Friday, December 16, 2011

Down the rabbit hole

I love books, stories, poems, plays, tales, yarns . . . I love reading.  I also love art.  All of it.  If someone creates something that is an expression of themselves and calls it art, I am going to love it.  Maybe not love it in the sense that I would buy it and display it in my home, but love it in the sense that I appreciate the creative force that dwells in us all, and specifically in those that are passionate about expressing it.

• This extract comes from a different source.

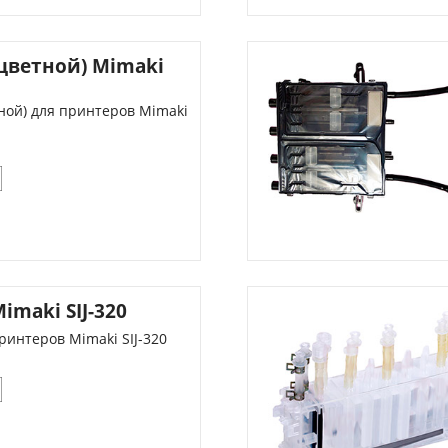
(цветной) Mimaki
ной) для принтеров Mimaki
imaki SIJ-320
ринтеров Mimaki SIJ-320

The above being true, I have been captivated by and drawn to authors and artists who suffer, and whose suffering is the driving force behind their creative endeavors.  I have long imagined what it must feel like to dance on the edge of sanity like Plath; or be almost immobilized by the desperate need of love from another like Van Gogh; to drown shame and self-loathing in alcohol like Poe . . .  I have wanted to know these struggles, these feelings, and yet I have held myself back from that very thing.

Gratitude, love and positive thinking have been incredible tools to assist me through navigating frightening terrain, and I will continue to rely on them in the future.  But I am really feeling called to fall down the rabbit hole.  I trust this Universe.  I trust myself.  I would be lying if I said I were in any way prepared  or unafraid.

Yesterday I realized that it always comes down to doing the most loving thing for me.  I feel, in this moment, that the most loving thing for me is to go through whatever it s that is waiting for me.  As Peter Gabriel says, "Got to get in to get out."

Peace and love.  See you when I get out!